§ **Action item**:
Your task is to retype every entry exactly while omitting the pictures.

§ **Data listing**:
#####

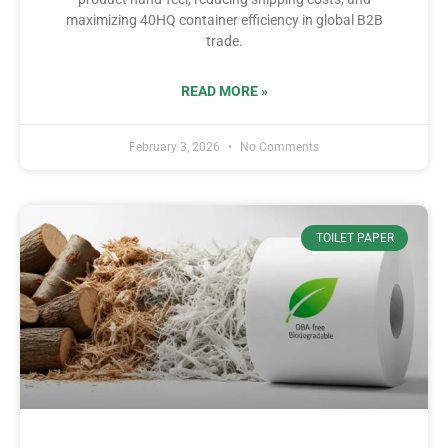
maximizing 40HQ container efficiency in global B2B
trade.
READ MORE »
February 3, 2026
No Comments
TOILET PAPER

#####

§ **Result for this exercise**:
maximizing 40HQ container efficiency in global B2B
trade.
READ MORE »
February 3, 2026
No Comments
TOILET PAPER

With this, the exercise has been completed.